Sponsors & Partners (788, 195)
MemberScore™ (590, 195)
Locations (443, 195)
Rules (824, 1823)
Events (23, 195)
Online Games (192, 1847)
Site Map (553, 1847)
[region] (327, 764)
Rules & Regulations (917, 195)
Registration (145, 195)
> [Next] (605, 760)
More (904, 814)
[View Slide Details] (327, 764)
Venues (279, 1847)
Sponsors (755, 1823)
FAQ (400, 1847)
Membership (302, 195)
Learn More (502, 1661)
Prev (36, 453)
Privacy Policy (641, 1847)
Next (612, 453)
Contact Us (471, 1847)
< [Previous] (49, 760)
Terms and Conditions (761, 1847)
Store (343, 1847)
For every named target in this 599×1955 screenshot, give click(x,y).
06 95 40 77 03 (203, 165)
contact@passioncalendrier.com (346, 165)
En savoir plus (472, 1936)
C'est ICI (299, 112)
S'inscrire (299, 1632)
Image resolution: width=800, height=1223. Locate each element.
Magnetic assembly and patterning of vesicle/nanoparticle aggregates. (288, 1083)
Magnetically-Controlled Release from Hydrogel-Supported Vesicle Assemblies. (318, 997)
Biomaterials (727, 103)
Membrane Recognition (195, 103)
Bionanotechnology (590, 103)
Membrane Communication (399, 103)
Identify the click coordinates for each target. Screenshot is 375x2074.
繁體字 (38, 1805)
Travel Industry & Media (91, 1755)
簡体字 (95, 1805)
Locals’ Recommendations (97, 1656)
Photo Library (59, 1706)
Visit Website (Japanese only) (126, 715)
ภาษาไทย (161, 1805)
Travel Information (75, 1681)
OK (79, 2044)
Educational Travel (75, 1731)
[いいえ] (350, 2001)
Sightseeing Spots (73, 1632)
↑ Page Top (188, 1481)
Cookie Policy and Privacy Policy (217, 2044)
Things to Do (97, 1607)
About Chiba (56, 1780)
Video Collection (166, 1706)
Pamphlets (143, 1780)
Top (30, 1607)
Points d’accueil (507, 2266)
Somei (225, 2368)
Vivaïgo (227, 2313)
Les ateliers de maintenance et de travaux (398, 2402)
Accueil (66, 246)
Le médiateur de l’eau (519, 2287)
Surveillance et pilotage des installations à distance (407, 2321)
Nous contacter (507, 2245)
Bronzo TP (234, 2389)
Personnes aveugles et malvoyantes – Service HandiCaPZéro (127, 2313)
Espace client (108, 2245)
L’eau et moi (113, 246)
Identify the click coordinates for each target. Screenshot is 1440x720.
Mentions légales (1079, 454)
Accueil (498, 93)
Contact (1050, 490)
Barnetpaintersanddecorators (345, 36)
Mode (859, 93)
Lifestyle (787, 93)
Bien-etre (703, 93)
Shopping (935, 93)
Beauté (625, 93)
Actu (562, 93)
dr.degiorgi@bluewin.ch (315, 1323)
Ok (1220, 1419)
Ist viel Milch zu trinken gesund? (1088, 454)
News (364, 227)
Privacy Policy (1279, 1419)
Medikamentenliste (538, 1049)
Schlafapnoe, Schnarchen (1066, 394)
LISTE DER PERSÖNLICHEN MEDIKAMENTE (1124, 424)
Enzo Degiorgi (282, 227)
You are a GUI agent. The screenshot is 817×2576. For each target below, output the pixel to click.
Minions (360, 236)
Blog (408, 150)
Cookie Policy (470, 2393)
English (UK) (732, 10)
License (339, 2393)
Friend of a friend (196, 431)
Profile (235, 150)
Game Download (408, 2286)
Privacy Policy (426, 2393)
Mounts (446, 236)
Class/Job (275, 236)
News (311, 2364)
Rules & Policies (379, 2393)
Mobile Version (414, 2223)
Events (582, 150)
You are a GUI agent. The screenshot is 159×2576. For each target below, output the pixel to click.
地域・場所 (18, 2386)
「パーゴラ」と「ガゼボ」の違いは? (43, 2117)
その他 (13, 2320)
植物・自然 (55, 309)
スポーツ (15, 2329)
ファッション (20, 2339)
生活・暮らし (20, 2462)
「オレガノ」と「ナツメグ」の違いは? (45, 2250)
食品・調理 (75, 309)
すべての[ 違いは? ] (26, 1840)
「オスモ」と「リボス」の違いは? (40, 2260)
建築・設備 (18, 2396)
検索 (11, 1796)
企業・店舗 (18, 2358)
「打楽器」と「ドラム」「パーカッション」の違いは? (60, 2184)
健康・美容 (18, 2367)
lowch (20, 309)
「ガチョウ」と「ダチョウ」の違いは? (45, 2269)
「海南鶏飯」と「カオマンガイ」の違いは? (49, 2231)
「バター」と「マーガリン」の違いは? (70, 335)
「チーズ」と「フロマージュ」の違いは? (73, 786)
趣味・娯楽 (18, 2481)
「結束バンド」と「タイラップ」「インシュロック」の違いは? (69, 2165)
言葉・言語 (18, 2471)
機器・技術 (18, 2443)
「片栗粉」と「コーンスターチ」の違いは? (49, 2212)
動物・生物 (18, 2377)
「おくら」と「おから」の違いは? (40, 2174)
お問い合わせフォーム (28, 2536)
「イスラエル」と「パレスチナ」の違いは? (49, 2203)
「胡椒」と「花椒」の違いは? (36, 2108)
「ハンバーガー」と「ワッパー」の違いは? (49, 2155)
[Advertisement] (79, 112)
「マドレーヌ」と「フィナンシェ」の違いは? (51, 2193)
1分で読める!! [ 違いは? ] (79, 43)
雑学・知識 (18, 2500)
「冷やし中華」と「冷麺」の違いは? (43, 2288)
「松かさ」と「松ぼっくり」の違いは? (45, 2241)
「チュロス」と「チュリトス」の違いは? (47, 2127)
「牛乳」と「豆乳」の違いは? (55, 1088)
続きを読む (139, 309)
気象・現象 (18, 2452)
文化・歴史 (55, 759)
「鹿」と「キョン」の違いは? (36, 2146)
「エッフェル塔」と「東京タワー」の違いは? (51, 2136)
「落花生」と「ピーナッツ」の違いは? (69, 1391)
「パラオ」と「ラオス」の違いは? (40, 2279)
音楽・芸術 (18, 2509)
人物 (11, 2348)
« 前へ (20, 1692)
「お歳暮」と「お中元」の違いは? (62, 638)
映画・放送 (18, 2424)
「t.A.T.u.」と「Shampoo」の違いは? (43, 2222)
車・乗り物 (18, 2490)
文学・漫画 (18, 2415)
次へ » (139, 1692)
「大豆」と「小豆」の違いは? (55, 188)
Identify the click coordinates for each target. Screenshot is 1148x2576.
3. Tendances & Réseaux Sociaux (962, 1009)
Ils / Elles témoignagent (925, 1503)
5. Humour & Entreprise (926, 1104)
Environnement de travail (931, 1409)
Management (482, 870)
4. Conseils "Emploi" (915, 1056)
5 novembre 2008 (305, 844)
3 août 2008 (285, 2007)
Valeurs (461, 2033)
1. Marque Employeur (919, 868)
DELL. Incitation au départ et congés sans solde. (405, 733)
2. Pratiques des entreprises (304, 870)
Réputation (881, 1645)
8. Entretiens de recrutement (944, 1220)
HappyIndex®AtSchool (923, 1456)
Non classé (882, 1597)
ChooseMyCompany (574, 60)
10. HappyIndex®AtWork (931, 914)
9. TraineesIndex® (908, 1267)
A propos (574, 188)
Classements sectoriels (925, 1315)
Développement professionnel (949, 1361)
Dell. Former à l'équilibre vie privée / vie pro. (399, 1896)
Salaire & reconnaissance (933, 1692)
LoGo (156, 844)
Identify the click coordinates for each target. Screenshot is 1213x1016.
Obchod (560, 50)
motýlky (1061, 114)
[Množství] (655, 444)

____

Task details: The lines above from the one with "Learn More (502, 1661)" through the one with "繁體字 (38, 1805)" are to be duplicated exactly, ends included, with nothing added.

Written reply:
Learn More (502, 1661)
Prev (36, 453)
Privacy Policy (641, 1847)
Next (612, 453)
Contact Us (471, 1847)
< [Previous] (49, 760)
Terms and Conditions (761, 1847)
Store (343, 1847)
For every named target in this 599×1955 screenshot, give click(x,y).
06 95 40 77 03 (203, 165)
contact@passioncalendrier.com (346, 165)
En savoir plus (472, 1936)
C'est ICI (299, 112)
S'inscrire (299, 1632)
Image resolution: width=800, height=1223. Locate each element.
Magnetic assembly and patterning of vesicle/nanoparticle aggregates. (288, 1083)
Magnetically-Controlled Release from Hydrogel-Supported Vesicle Assemblies. (318, 997)
Biomaterials (727, 103)
Membrane Recognition (195, 103)
Bionanotechnology (590, 103)
Membrane Communication (399, 103)
Identify the click coordinates for each target. Screenshot is 375x2074.
繁體字 (38, 1805)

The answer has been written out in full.